Red and blue LEDs, he explains, “aren’t really used in the medical sense, but they may help with certain conditions.” Red LEDs, it is proposed, enhance blood flow, oxygen uptake and cell renewal in the skin, and promote collagen synthesis – a key aspiration in anti-ageing effects. “Studies are available,” comments the expert. “However, it’s limited.” Regardless, given the plethora of available tools, “we’re uncertain whether commercial devices replicate research conditions. We don’t know the duration, proper positioning requirements, the risk-benefit ratio. Many uncertainties remain.”

Specific Applications and Professional Perspectives

Initial blue-light devices addressed acne bacteria, bacteria linked to pimples. Scientific backing remains inadequate for regular prescription – although, says Ho, “it’s often seen in medical spas or aesthetics practices.” Individuals include it in their skincare practices, he observes, though when purchasing home devices, “we advise cautious experimentation and safety verification. If it’s not medically certified, oversight remains ambiguous.”
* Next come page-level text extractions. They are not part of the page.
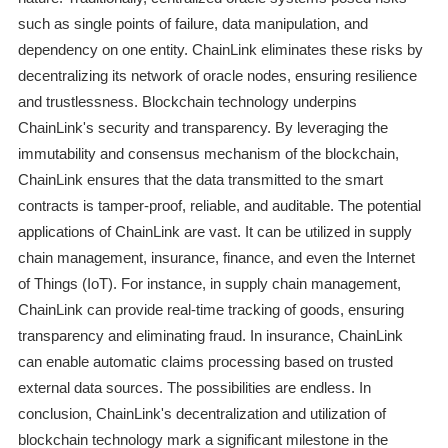
such as single points of failure, data manipulation, and
dependency on one entity. ChainLink eliminates these risks by
decentralizing its network of oracle nodes, ensuring resilience
and trustlessness. Blockchain technology underpins
ChainLink's security and transparency. By leveraging the
immutability and consensus mechanism of the blockchain,
ChainLink ensures that the data transmitted to the smart
contracts is tamper-proof, reliable, and auditable. The potential
applications of ChainLink are vast. It can be utilized in supply
chain management, insurance, finance, and even the Internet
of Things (IoT). For instance, in supply chain management,
ChainLink can provide real-time tracking of goods, ensuring
transparency and eliminating fraud. In insurance, ChainLink
can enable automatic claims processing based on trusted
external data sources. The possibilities are endless. In
conclusion, ChainLink's decentralization and utilization of
blockchain technology mark a significant milestone in the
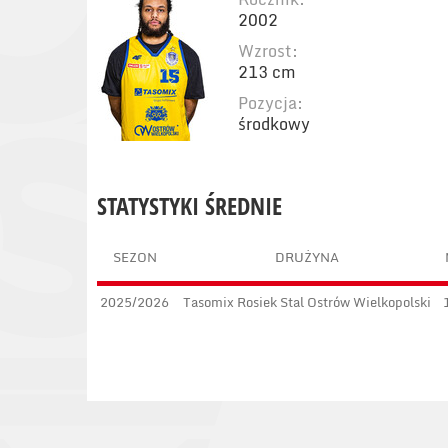
2002
Wzrost:
213 cm
Pozycja:
środkowy
STATYSTYKI ŚREDNIE
SEZON
DRUŻYNA
2025/2026
Tasomix Rosiek Stal Ostrów Wielkopolski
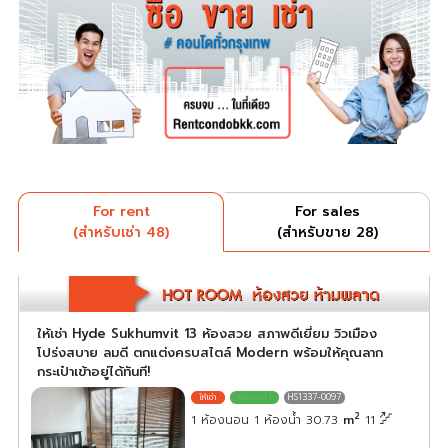
For rent
For sales
(สำหรับเช่า 48)
(สำหรับขาย 28)
ให้เช่า Hyde Sukhumvit 13 ห้องสวย สภาพดีเยี่ยม วิวเมือง
โปร่งสบาย ลมดี ตกแต่งครบสไตล์ Modern พร้อมให้คุณลาก
กระเป๋าเข้าอยู่ได้ทันที!
HS1337-0097
2
1 ห้องนอน 1 ห้องน้ำ 30.73
m
11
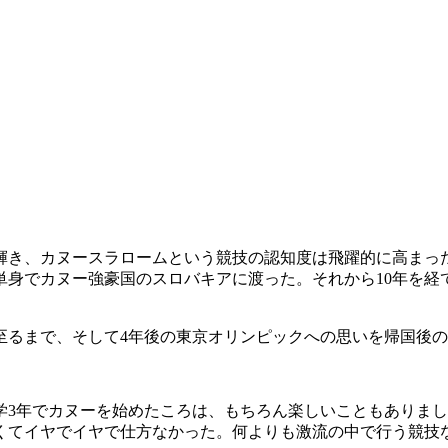
輝き、カヌースラロームという競技の認知度は飛躍的に高まっ
単身でカヌー強豪国のスロバキアに渡った。それから10年を経
至るまで、そして4年後の東京オリンピックへの思いを帰国後
学3年でカヌーを始めたころは、もちろん楽しいこともありま
くてイヤでイヤで仕方なかった。何よりも激流の中で行う競技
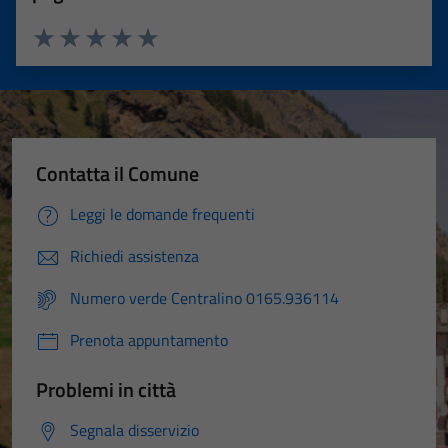
Valuta 1 stelle su 5
Valuta 2 stelle su 5
Valuta 3 stelle su 5
Valuta 4 stelle su 5
Valuta 5 stelle su 5
Contatta il Comune
Leggi le domande frequenti
Richiedi assistenza
Numero verde Centralino 0165.936114
Prenota appuntamento
Problemi in città
Segnala disservizio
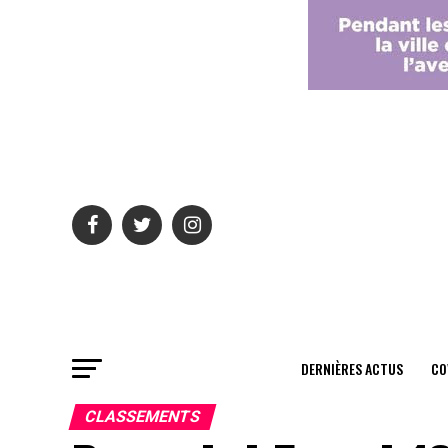
DERNIÈRES ACTUS
CO
CLASSEMENTS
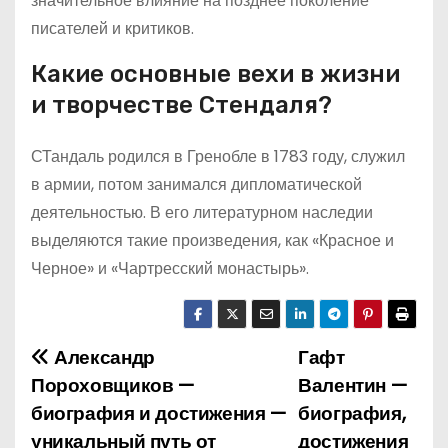
значительное влияние на позднее поколение
писателей и критиков.
Какие основные вехи в жизни
и творчестве Стендаля?
СТандаль родился в Гренобле в 1783 году, служил
в армии, потом занимался дипломатической
деятельностью. В его литературном наследии
выделяются такие произведения, как «Красное и
Черное» и «Чартресский монастырь».
Александр
Гафт
Н
Пороховщиков —
Валентин —
а
биография и достижения —
биография,
уникальный путь от
достижения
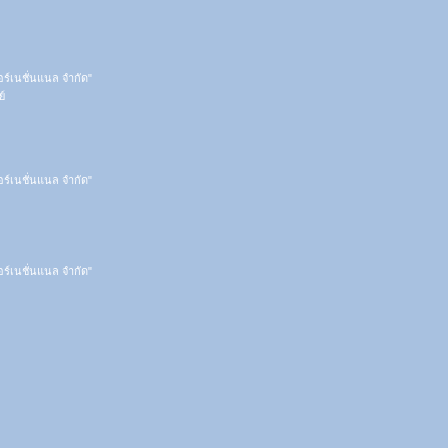
ตอร์เนชั่นแนล จำกัด"
์
ตอร์เนชั่นแนล จำกัด"
ตอร์เนชั่นแนล จำกัด"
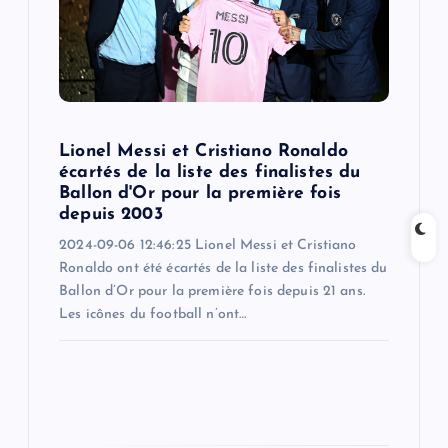
t
i
o
n
Lionel Messi et Cristiano Ronaldo
écartés de la liste des finalistes du
Ballon d'Or pour la première fois
depuis 2003
2024-09-06 12:46:25 Lionel Messi et Cristiano
Ronaldo ont été écartés de la liste des finalistes du
Ballon d’Or pour la première fois depuis 21 ans.
Les icônes du football n’ont…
Cutting-Edge Studies and Biological Processes

Meanwhile, in a far-flung field of pioneering medical science, scientists have been studying cerebral tissue, identifying a number of ways in which infrared can boost cellular health. “Pretty much everything I did with the light at that particular wavelength was positive and protective,” he says. It is partly these many and varied positive effects on cellular health that have driven skepticism about light therapy – that claims seem exaggerated. Yet, experimental evidence has transformed his viewpoint.

Chazot mostly works on developing drug treatments for neurodegenerative diseases, but over 20 years ago, a physician creating light-based cold sore therapy requested his biological knowledge. “He developed equipment for cellular and insect experiments,” he recalls. “I remained doubtful. It was an unusual wavelength of about 1070 nanometres, that nobody believed did anything biological.”

The advantage it possessed, nevertheless, was that it travelled through water easily, allowing substantial bodily penetration.

Cellular Energy and Neurological Benefits

Additional research indicated infrared affected cellular mitochondria. Mitochondria are the powerhouses of cells, producing fuel for biological processes. “All human cells contain mitochondria, including the brain,” says Chazot, who, as a neuroscientist, decided to focus the research on brain cells. “Studies demonstrate enhanced cerebral circulation with light treatment, which is generally advantageous.”

Using 1070nm wavelength, cellular power plants create limited oxidative molecules. In limited quantities these molecules, explains the expert, “triggers guardian proteins that maintain organelle health, preserve cell function and eliminate damaged proteins.”

All of these mechanisms appear promising for treating a brain disease: antioxidant, anti-inflammatory, and cellular cleanup – autophagy being the process the cell uses to clear unwanted damaging proteins.

Ongoing Study Progress and Specialist Evaluations

The last time Chazot checked the literature on using the 1070 wavelength on human dementia patients, he says, about 400 people were taking part in four studies, including his own initial clinical trials in the US

Jeremiah Parker
Jeremiah Parker

A tech enthusiast and lifestyle blogger passionate about sharing innovative ideas and practical advice for modern living.